When Python Meets SQL-part 3: load excel file data into SQL Server without creating table
At the beginning of my Python ETL journey, I created tables in SQL server and insert to those tables. Back then, I thought this is the only way. During my work using pySpark, I used pySpark to write SQL tables from pySpark dataframe. The best thing is I don’t need to create tables pySpark does all for me. (I will wrote pySpark codes later). That good experience makes me think: is there a better way in python? Is there a way to write data into SQL server without creating table?
My best friend google told me: yes. And here is how:
#imports
import pandas as pd
from sqlalchemy import create_engine
import pyodbc
#read excel file content into a pandas datafram
file_xlsx = r"C:\Users\jingh\python_presentation\file_for_ETL.xlsx"
df=pd.read_excel(file_xlsx)
df
#make connection to SQL server and write the dataframe content to a table
myservername = 'LAPTOP-S1V0PRKL'
mydatabasename = 'pythontest'
sqlcon = create_engine('mssql+pyodbc://@' + myservername + '/' + mydatabasename + '?trusted_connection=yes&driver=ODBC+Driver+13+for+SQL+Server')
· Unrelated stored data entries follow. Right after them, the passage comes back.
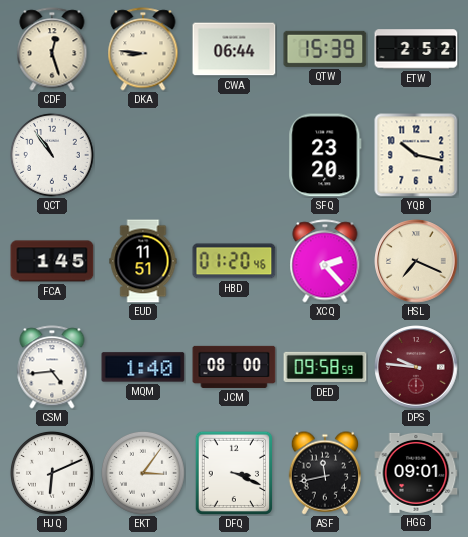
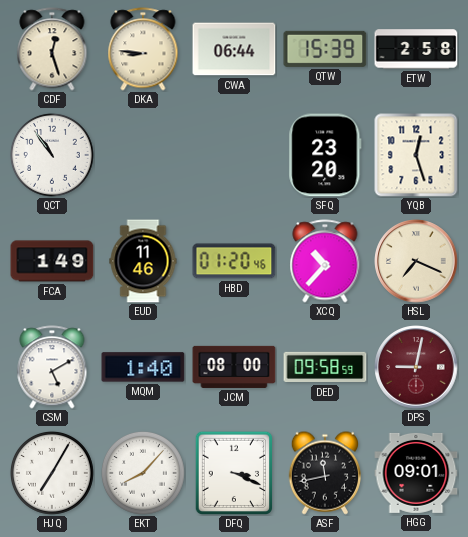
ETW: 2:52 -> 2:58
YQB: 10:17 -> 12:27
FCA: 1:45 -> 1:49
EUD: 11:51 -> 11:46
XCQ: 2:23 -> 10:37
CSM: 4:44 -> 5:10
DPS: 9:46 -> 9:02
HJQ: 6:11 -> 7:05
EKT: 3:06 -> 8:07
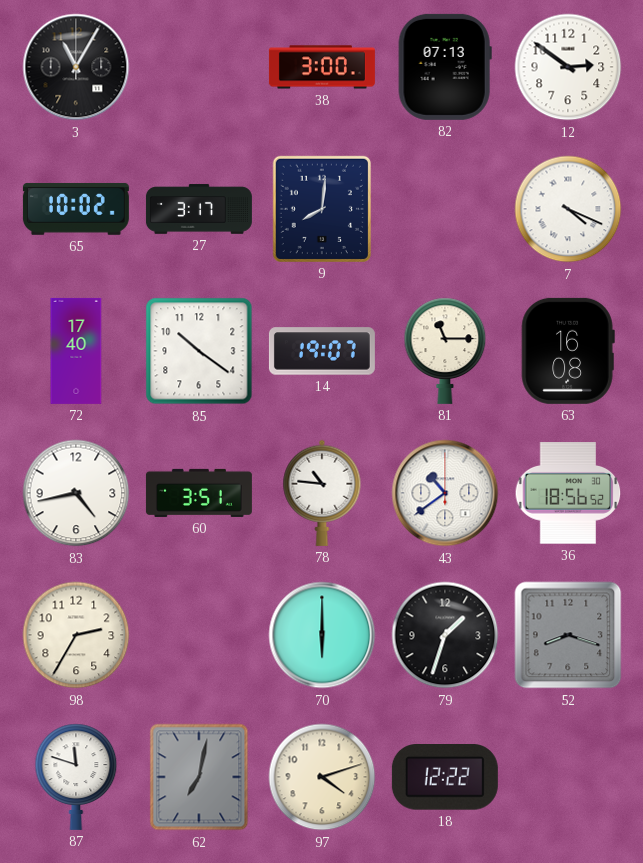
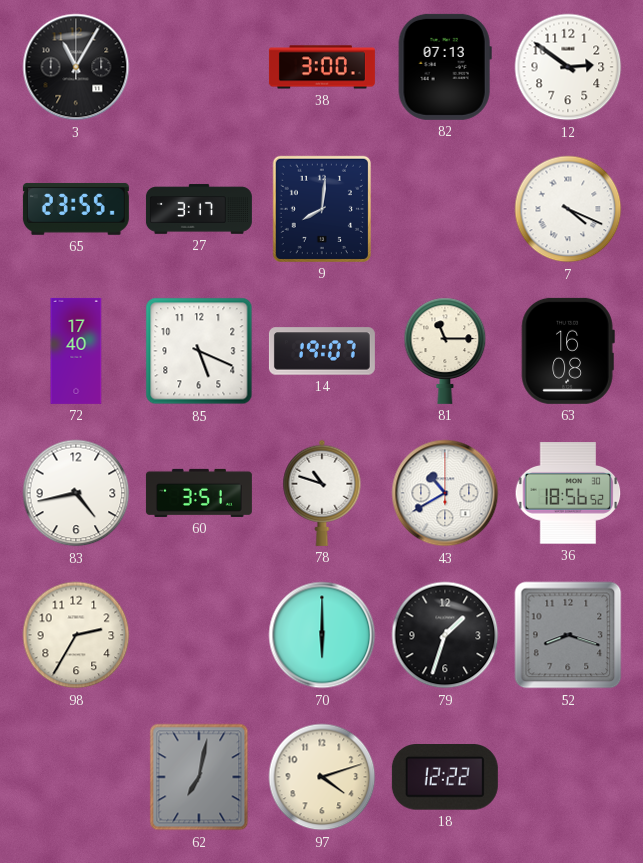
65: 10:02 -> 23:55
85: 10:21 -> 5:19
78: 10:46 -> 10:48
43: 10:39 -> 10:40
87: 11:48 -> none
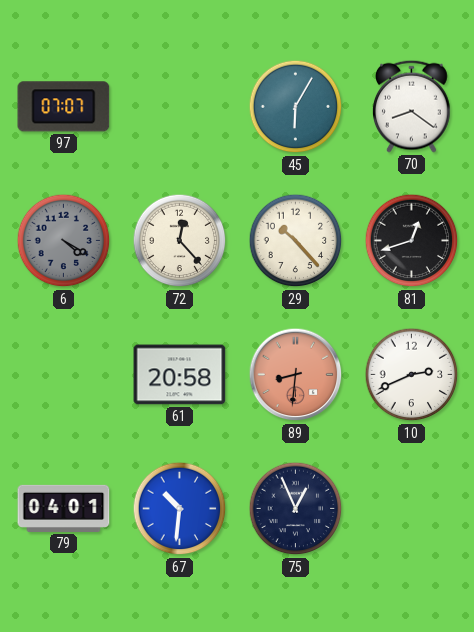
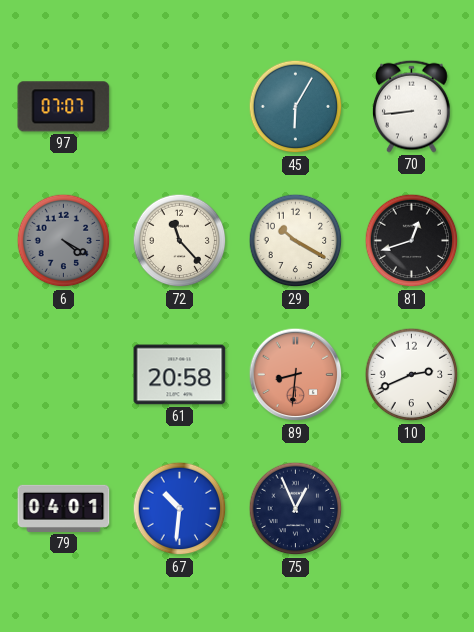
70: 8:21 -> 8:44
72: 12:23 -> 11:23
29: 10:23 -> 10:20
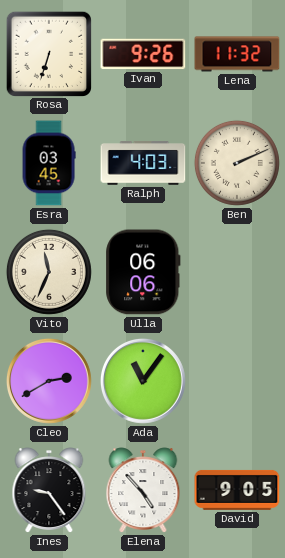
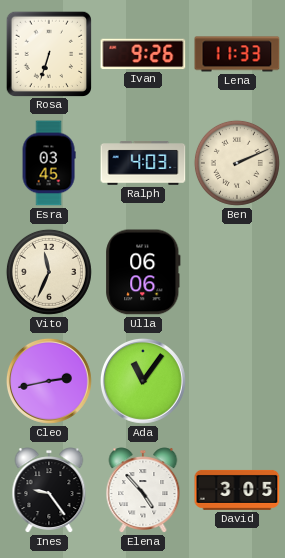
Lena: 11:32 -> 11:33
Cleo: 2:40 -> 2:43
David: 9:05 -> 3:05
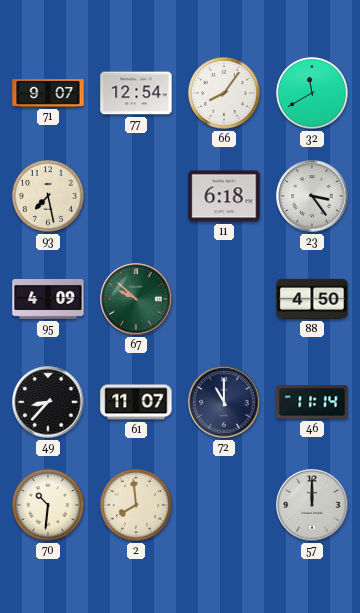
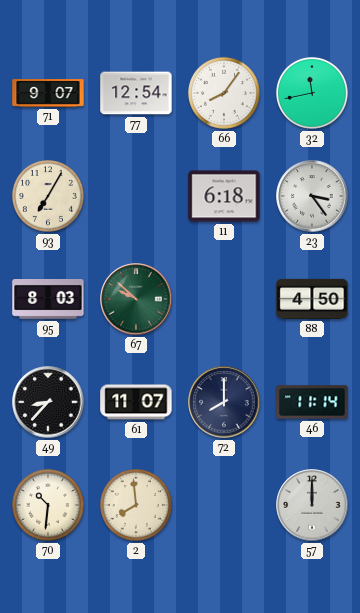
32: 11:40 -> 11:43
93: 7:28 -> 7:05
95: 4:09 -> 8:03
72: 11:00 -> 8:00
df.to_sql('ETLtest20200321', con = sqlcon, schema ='schema_test', if_exists = 'replace', index = False)
#note on my personal computer ODBC driver is 17, but my company computer is 13
#because my personal computer has SQL Server 2019 but company is SQL Server 2016
#check your computer ODBC version and put it in the create_engine string
Yes. Simple as That.
But, there is a shortcoming for this method: slow. It takes about 100 minutes when I wrote 1 million rows. The slowness is because of row-by-row operation between python and SQL server. I have tried many times to get it done faster (many people have tried many times too). So far, I can only fast load with string datatype. In short, it is done this way: First convert the dataframe to a list of tuples. Then, use ODBC connection and execute many to fast load.
list_of_tuples=list(df.itertuples(index=False, name=None))
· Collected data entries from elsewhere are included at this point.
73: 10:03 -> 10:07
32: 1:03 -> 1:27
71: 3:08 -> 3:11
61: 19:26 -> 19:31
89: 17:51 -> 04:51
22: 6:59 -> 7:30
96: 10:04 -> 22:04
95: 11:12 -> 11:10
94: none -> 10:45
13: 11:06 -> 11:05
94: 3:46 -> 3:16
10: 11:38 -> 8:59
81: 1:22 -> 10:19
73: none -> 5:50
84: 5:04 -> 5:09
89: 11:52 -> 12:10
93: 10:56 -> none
SQL_insert_command = """INSERT INTO [schema_name].[table_name]( [Column1] ,
[Column2] ,
[Column3] ,
[Column4],
[Column5] ,
[Column6],
[Column7] )
values (?,?,?,
?,?,?,?)"""
connStr = pyodbc.connect(r'Driver={SQL Server};Server=myservername;Database=mydatabasename;Trusted_Connection=yes;')
cursor = connStr.cursor()
cursor.fast_executemany = True
cursor.executemany(SQL_insert_command, list_of_tuples )
connStr.commit()
cursor.close()
I am still trying for broader datatypes. Of course I will share my progress here after I have a break through.
You can see from this code that a new package, pandas is used here. In pandas, a table is called dataframe. All of our knowledge about sql server tables can be applied to dataframe, just with different code.